Extracted page text data:
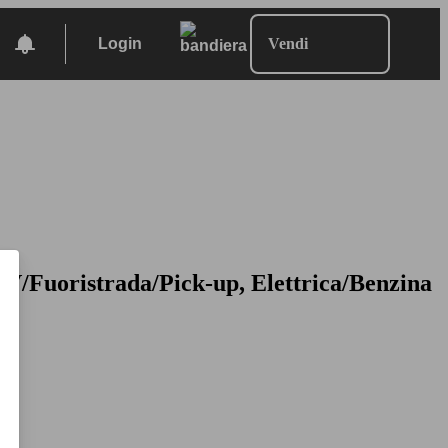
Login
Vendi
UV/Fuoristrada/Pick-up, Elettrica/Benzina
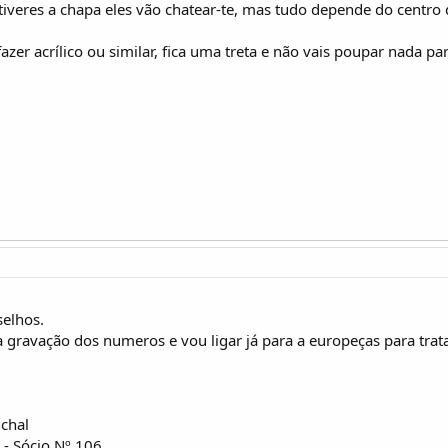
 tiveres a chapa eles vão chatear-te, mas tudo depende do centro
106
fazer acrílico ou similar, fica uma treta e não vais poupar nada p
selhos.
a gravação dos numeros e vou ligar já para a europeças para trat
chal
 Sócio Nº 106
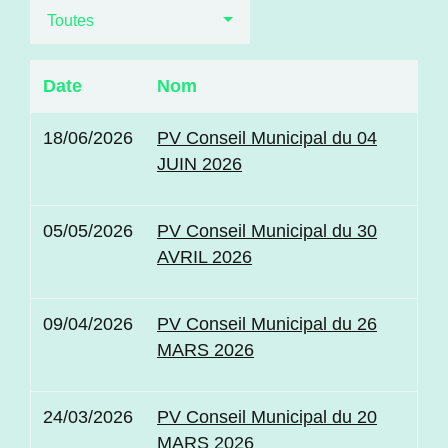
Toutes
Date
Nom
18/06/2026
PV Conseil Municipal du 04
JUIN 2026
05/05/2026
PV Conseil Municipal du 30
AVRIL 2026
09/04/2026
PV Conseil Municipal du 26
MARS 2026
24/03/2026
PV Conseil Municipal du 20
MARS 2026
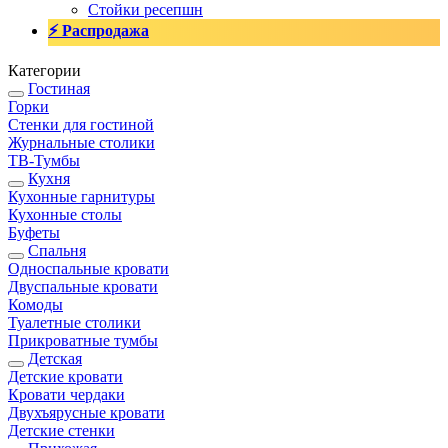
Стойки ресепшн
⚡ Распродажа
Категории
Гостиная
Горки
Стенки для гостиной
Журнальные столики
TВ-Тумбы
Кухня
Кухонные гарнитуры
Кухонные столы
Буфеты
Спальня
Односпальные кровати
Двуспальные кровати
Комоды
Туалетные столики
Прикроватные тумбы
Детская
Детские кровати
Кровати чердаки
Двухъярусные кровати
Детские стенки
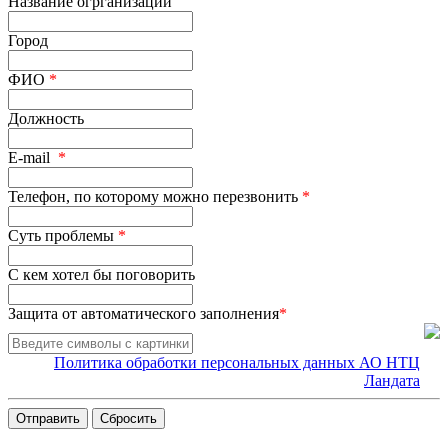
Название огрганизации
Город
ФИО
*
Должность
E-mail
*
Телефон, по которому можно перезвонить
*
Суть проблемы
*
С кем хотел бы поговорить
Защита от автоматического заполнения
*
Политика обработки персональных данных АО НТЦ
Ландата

WORK INSTRUCTIONS :: Set down every entry above verbatim, without pictures.

SOLUTION TO THIS TASK ::
Login
Vendi
UV/Fuoristrada/Pick-up, Elettrica/Benzina
 tiveres a chapa eles vão chatear-te, mas tudo depende do centro
106
fazer acrílico ou similar, fica uma treta e não vais poupar nada p
selhos.
a gravação dos numeros e vou ligar já para a europeças para trat
chal
 Sócio Nº 106
Toutes
Date
Nom
18/06/2026
PV Conseil Municipal du 04
JUIN 2026
05/05/2026
PV Conseil Municipal du 30
AVRIL 2026
09/04/2026
PV Conseil Municipal du 26
MARS 2026
24/03/2026
PV Conseil Municipal du 20
MARS 2026
Стойки ресепшн
⚡ Распродажа
Категории
Гостиная
Горки
Стенки для гостиной
Журнальные столики
TВ-Тумбы
Кухня
Кухонные гарнитуры
Кухонные столы
Буфеты
Спальня
Односпальные кровати
Двуспальные кровати
Комоды
Туалетные столики
Прикроватные тумбы
Детская
Детские кровати
Кровати чердаки
Двухъярусные кровати
Детские стенки
Название огрганизации
Город
ФИО
*
Должность
E-mail
*
Телефон, по которому можно перезвонить
*
Суть проблемы
*
С кем хотел бы поговорить
Защита от автоматического заполнения
*
Политика обработки персональных данных АО НТЦ
Ландата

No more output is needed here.